Ovarialkarzinome sind die gefährlichsten unter den gynäkologischen Tumoren, da sie ohne charakteristische Frühsymptome sind und in der Regel erst in Spätstadien erkannt werden. In Zusammenarbeit mit der UniversitätsFrauenklinik Heidelberg vergleichen wir deshalb die Genexpressionsmuster von Tumorzellen und gesunden Epithelzellen jeweils derselben Patientin. Anhand wiederkehrender Merkmale werden diese Tumoren molekularbiologisch
charakterisiert, mit dem Ziel, neue Kennzeichen von diagnostischer Bedeutung zu finden, die molekularen Ursachen der Tumorentwicklung zu verstehen und der Therapie neue Möglichkeiten zu eröffnen.
Techniker
Claudia Dallner
Antje Koppe
Jürgen Kretschmer
Brigitte Seib (½)
Sekretariat
Sabine Hughes (½)
Die Forschungsarbeiten der Abteilung haben zum Ziel:
• Die Identifizierung neuer Tumormarker, Tumorsuppressoren und therapeutischer Zielmoleküle durch systematische Analyse von Gen-Expressionsprofilen.

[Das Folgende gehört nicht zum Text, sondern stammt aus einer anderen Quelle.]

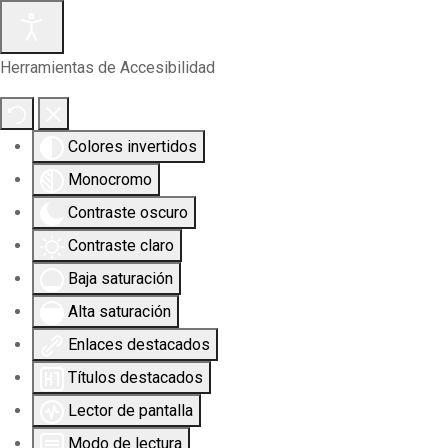
Herramientas de Accesibilidad
Colores invertidos
Monocromo
Contraste oscuro
Contraste claro
Baja saturación
Alta saturación
Enlaces destacados
Títulos destacados
Lector de pantalla
Modo de lectura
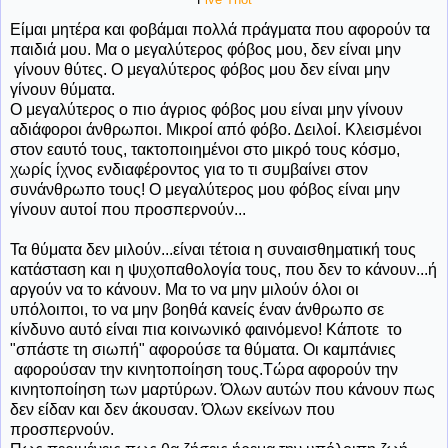
Είμαι μητέρα και φοβάμαι πολλά πράγματα που αφορούν τα
παιδιά μου. Μα ο μεγαλύτερος φόβος μου, δεν είναι μην
γίνουν θύτες. Ο μεγαλύτερος φόβος μου δεν είναι μην
γίνουν θύματα.
Ο μεγαλύτερος ο πιο άγριος φόβος μου είναι μην γίνουν
αδιάφοροι άνθρωποι. Μικροί από φόβο. Δειλοί. Κλεισμένοι
στον εαυτό τους, τακτοποιημένοι στο μικρό τους κόσμο,
χωρίς ίχνος ενδιαφέροντος για το τι συμβαίνει στον
συνάνθρωπο τους! Ο μεγαλύτερος μου φόβος είναι μην
γίνουν αυτοί που προσπερνούν...
Τα θύματα δεν μιλούν...είναι τέτοια η συναισθηματική τους
κατάσταση και η ψυχοπαθολογία τους, που δεν το κάνουν...ή
αργούν να το κάνουν. Μα το να μην μιλούν όλοι οι
υπόλοιποι, το να μην βοηθά κανείς έναν άνθρωπο σε
κίνδυνο αυτό είναι πια κοινωνικό φαινόμενο! Κάποτε το
"σπάστε τη σιωπή" αφορούσε τα θύματα. Οι καμπάνιες
αφορούσαν την κινητοποίηση τους.Τώρα αφορούν την
κινητοποίηση των μαρτύρων. Όλων αυτών που κάνουν πως
δεν είδαν και δεν άκουσαν. Όλων εκείνων που
προσπερνούν.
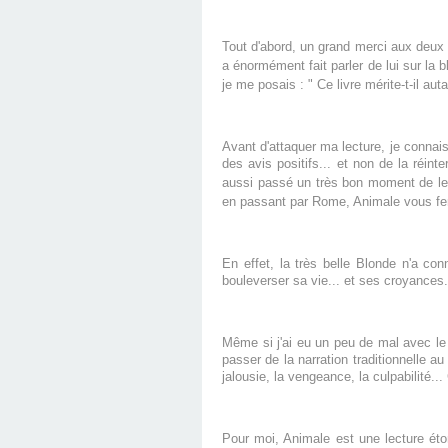
Tout d'abord, un grand merci aux deux 
a énormément fait parler de lui sur la b
je me posais : " Ce livre mérite-t-il aut
Avant d'attaquer ma lecture, je connai
des avis positifs... et non de la réin
aussi passé un très bon moment de l
en passant par Rome, Animale vous fer
En effet, la très belle Blonde n'a co
bouleverser sa vie... et ses croyances
Même si j'ai eu un peu de mal avec le p
passer de la narration traditionnelle a
jalousie, la vengeance, la culpabilité..
Pour moi, Animale est une lecture éto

• Die Entwicklung hochkomplexer Peptid-Arrays zu diagnostischen Zwecken und zur Suche nach therapeutischen Wirkstoffen.
• Die Aufklärung des Transports von Makromolekülen in
der Zelle, um Transportwege therapeutisch zu nutzen
und um zu verstehen, wie Transportdefekte zur Entwicklung von Tumoren beitragen.

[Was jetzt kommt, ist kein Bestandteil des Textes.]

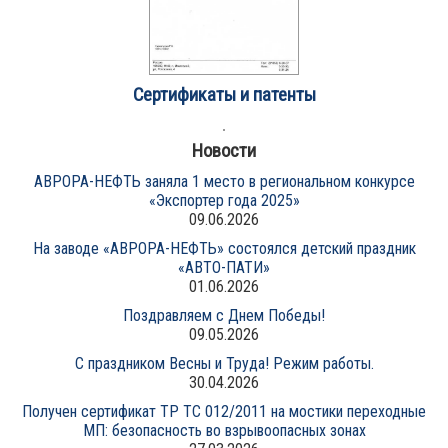
Сертификаты и патенты
Новости
АВРОРА-НЕФТЬ заняла 1 место в региональном конкурсе
«Экспортер года 2025»
09.06.2026
На заводе «АВРОРА-НЕФТЬ» состоялся детский праздник
«АВТО-ПАТИ»
01.06.2026
Поздравляем с Днем Победы!
09.05.2026
С праздником Весны и Труда! Режим работы.
30.04.2026
Получен сертификат ТР ТС 012/2011 на мостики переходные
МП: безопасность во взрывоопасных зонах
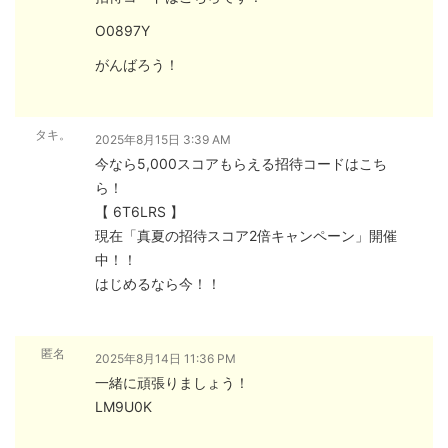
O0897Y
がんばろう！
タキ。
2025年8月15日 3:39 AM
今なら5,000スコアもらえる招待コードはこち
ら！
【 6T6LRS 】
現在「真夏の招待スコア2倍キャンペーン」開催
中！！
はじめるなら今！！
匿名
2025年8月14日 11:36 PM
一緒に頑張りましょう！
LM9U0K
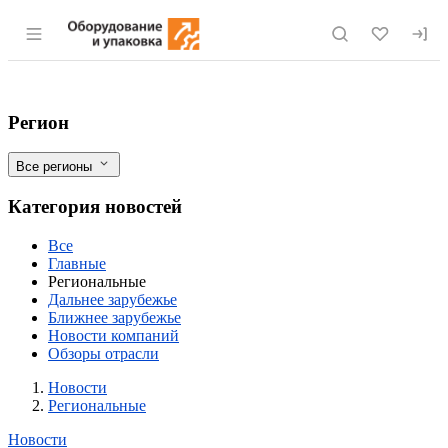
Раздел навигации по сайту eqinfo.ru
В новогодние каникулы ветеринарный к
Фильтры
Регион
Все регионы
Категория новостей
Все
Главные
Региональные
Дальнее зарубежье
Ближнее зарубежье
Новости компаний
Обзоры отрасли
Новости
Разделы
Новости
Региональные
Новости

Das Differential Display ist das bisher empfindlichste Verfahren zur systematischen Analyse von Unterschieden in der
Genexpression. Es erlaubt in der Form von cDNA-Fragmenten den Vergleich, die Identifizierung und die Isolierung von mRNAs, die in Tumorzellen erheblich stärker oder
geringer repräsentiert sind als in den entsprechenden gesunden Zellen. Zellen werden aus cystisch wachsenden
Tumoren und aus Normalepithel durch Abstrich aus frischem
Operationsmaterial und durch lasergestützte Mikrodissektion
aus Gewebeschnitten gewonnen. Dann wird die mRNA
aus den Zellen isoliert und in cDNA umgeschrieben, die als
Matrize für die Herstellung von cDNA-Fragmenten durch
PCR dient. Um dabei Fehler auszuschließen, wird parallel
jeder Versuch mehrfach durchgeführt. Die Fragmente werden der Größe nach aufgetrennt und geben einen Überblick über die Gene, die in den verglichenen Zellen exprimiert sind. Fragmente, die im Vergleich zu Normalzellen
reproduzierbar mindestens eine Größenordnung über- oder
unterrepräsentiert sind, werden kloniert und sequenziert.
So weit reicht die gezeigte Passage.